Docker images are very different in local and production, they should not be

As anyone reading the 12factor manifesto, we want our projects to run in production the same way they’re running on our laptop, and we only accept minimal changes between environments: configuration values and persistent data at most.
“Just use a Docker image” says the container enthusiast! It generally goes very wrong very fast, one day you patch a minor version for an obscure library and the next day all hell breaks loose and a major overhaul is required, UNLESS… unless you pin every version down, monitor the build sequence for drifting, and implement a handful of other good practices, all of which we detail in this blog post!
Docker will not fix your process
Docker fever has been going on for the past 7 years, how it has changed the IT ecosystem from the bottom up and why everyone and its grandmother is packaging software into containers. Heck, it has even turned into an action verb: “last sprint was all about dockerizing the stack”!
While its simplicity of use won the heart of millions of developers all stack included, Docker pushed the barriers of C-level support with a powerful promise: build once, run everywhere. At its core, you could take a Docker image from the laptop, test it on the local on-prem cluster and finally deploy it on a CaaS somewhere in your favorite cloud provider, with the same build!
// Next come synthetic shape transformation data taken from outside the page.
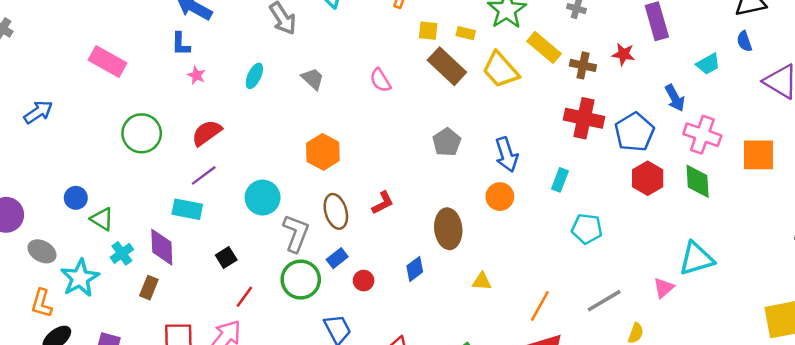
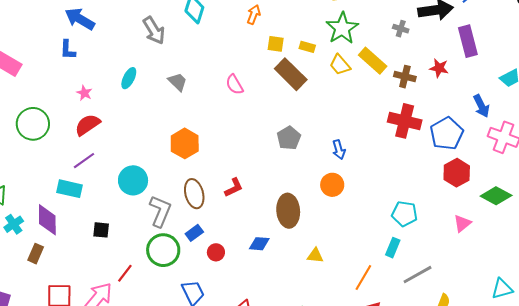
yellow trapezoid: (501, 70) -> (340, 65), moved, size x0.7
pink star: (196, 75) -> (84, 93), moved
blue arrow: (507, 155) -> (339, 150), size x0.7
cyan rectangle: (560, 180) -> (393, 248), moved
green diamond: (698, 181) -> (496, 196), moved, turned -60
black square: (226, 257) -> (101, 230), turned 36
cyan triangle: (696, 259) -> (502, 289), moved, size x0.7
blue diamond: (415, 269) -> (259, 244), turned 40
pink triangle: (664, 288) -> (462, 223), moved
red line: (244, 297) -> (125, 273), moved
In reality, the workflow where “developer A” tests on its laptop and directly pushes to production is quite rare, simply because mature teams at scale prefer continuous integration, generally linked to git push events on the shared repo. And if a second build is not enough, we can add another Docker build event on production, just before deployment, which is not uncommon in scenarios where the build artefact is generated by an Ops team, after being vetted by the Dev team.
And now for the bitter truth about Docker images.
Drifting — same Dockerfile producing different images
While pondering on some comments on Hacker News, after we shared our path to containers while Documenting our migration to Docker, one statement kept generating discussion, for a good reason, because of its boldness and apparent naive tone:
“Whatever is the underlying executing system, Docker can run it with the exact same code, byte by byte.”
Because Docker “can” run the same code does not mean “it will”, and we want to make it obvious in this post that most of the times, Docker images are not the same, even when the original Dockerfile stays unchanged across builds.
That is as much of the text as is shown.